Consider a full binary search tree of height $k$ (the root is on level $1$ and the leaves on level $k$). By full I mean that all leaves are on level $k$ and level $k$ has exactly $2^{k-1}$ leaves. In other words there are $2^0 + \cdots + 2^{k-1} = 2^k -1$ nodes in the tree.

Search tree refers to the fact that given any non-leaf $x$, then the value of $x$ is bigger than the left child but smaller than the right child (wlog assume all values are distinct).

Suppose we want to find a leaf with a value $z$. Computing this is easy, for each comparison we move down a level in the tree so in total $k$ comparisons are needed to determine the location of $z$ (given it exists in the tree).

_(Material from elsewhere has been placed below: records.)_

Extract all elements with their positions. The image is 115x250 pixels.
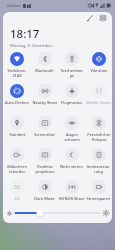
button[interactable]: Einstellungen (97, 12, 109, 24)
staticText: Vibration (90, 68, 108, 73)
button[interactable]: Persönlicher Hotspot (85, 116, 112, 142)
button[interactable]: Stromsparen (85, 180, 112, 201)
button[interactable]: Vibration (85, 52, 112, 73)
staticText: Bildschirm rekorder (7, 164, 27, 174)
staticText: Drahtlos projektion (35, 164, 55, 174)
staticText: 18:17 (10, 26, 40, 42)
button[interactable]: 5G (3, 180, 31, 201)
button[interactable]: Bearbeiten (84, 12, 96, 24)
staticText: Vodafone- 21A8 (7, 68, 27, 78)
button[interactable]: Flugmodus (58, 84, 85, 105)
button[interactable]: Vodafone- 21A8 (3, 52, 31, 78)
button[interactable]: HONOR Share (58, 180, 85, 201)
staticText: Mobile Daten (86, 100, 111, 105)
button[interactable]: Augen schonen (58, 116, 85, 142)
button[interactable]: Auto-Drehen (3, 84, 31, 105)
staticText: Auto-Drehen (5, 100, 29, 105)
staticText: Vodafone (7, 4, 21, 8)
button[interactable]: Dark Mode (31, 180, 58, 201)
staticText: Standort (9, 132, 26, 137)
staticText: HONOR Share (58, 196, 85, 201)
staticText: Dark Mode (34, 196, 55, 201)
button[interactable]: Drahtlos projektion (31, 148, 58, 174)
staticText: Taschenlam- pe (60, 68, 84, 78)
staticText: Persönlicher Hotspot (87, 132, 111, 142)
staticText: Flugmodus (61, 100, 82, 105)
staticText: Gerätesteue- rung (86, 164, 111, 174)
staticText: Montag, 6. Dezember (10, 43, 53, 49)
button[interactable]: Bildschirm rekorder (3, 148, 31, 174)
staticText: Nearby Share (32, 100, 58, 105)
button[interactable]: Standort (3, 116, 31, 137)
staticText: 5G (14, 184, 21, 191)
button[interactable]: Bluetooth (31, 52, 58, 73)
button[interactable]: Nearby Share (31, 84, 58, 105)
staticText: Stromsparen (86, 196, 111, 201)
staticText: Nicht stören (60, 164, 83, 169)
button[interactable]: Mobile Daten (85, 84, 112, 105)
button[interactable]: Nicht stören (58, 148, 85, 169)
staticText: Augen schonen (64, 132, 80, 142)
staticText: Screenshot (34, 132, 55, 137)
staticText: Bluetooth (35, 68, 54, 73)
button[interactable]: Taschenlam- pe (58, 52, 85, 78)
button[interactable]: Gerätesteue- rung (85, 148, 112, 174)
staticText: 5G (14, 196, 20, 201)
button[interactable]: Screenshot (31, 116, 58, 137)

What if we wanted to search for $z$ in all nodes, and not just in the leaves. How many comparisons would one expect to make?

My computations:
1 comparison is needed to determine if $z$ is in level 1 (the root). 2 comparisons for level 2, etc. Given $n$ nodes in total, the number of nodes in level $t$ is $2^{t-1}$. So the probability that $z$ is in level $t$ is $2^{t-1}/n$. So the expected number of comparisons are
$1*(1/n) + 2*(2/n) + \cdots + k*(2^{k-1}/n) = \frac{1}{n}(1*2^0 + 2*2^1 + \cdots k*2^{k-1}).$
Let $f(x) = x + x^2 + \cdots + x^k$. Then clearly the sum in the parentheses is equal to $f'(2)$. $f(x) = \frac{x^{k+1}-x}{x-1}$ and so $f'(2) = 2^k(k-1)-1$. The expected number of comparisons on $n$ elements/nodes are therefore
$\frac{2^k(k-1)-1}{2^k-1}$ which seems to be extremely close to $\frac{2^k(k-1)-1}{2^k-1} \approx \frac{2^k(k-1)}{2^k}= k-1 < k =$ number of comparisons when searching for leaves only. So in other words, searching for leaves just adds one more comparison in expectation. Another way of saying it is that the difference between worst case and expected case is just one single comparison. Is this correct?

Best Answer

I didn't check every detail but the answer looks about right. Intuitively, most of the nodes are near the leaves, because the levels near the root have very few nodes, for instance the first half of the levels have only $2^{\frac{1}{2}k+1}-1$ nodes but the whole tree has $2^k-1$ nodes, which is roughly the square!

This is also why data should always be stored at the leaves unless you are very stingy for space, because there is a lot more that can be done (range queries) and more cleanly (immutable trees) when the internal nodes aren't forced into a dual role of both data and structure.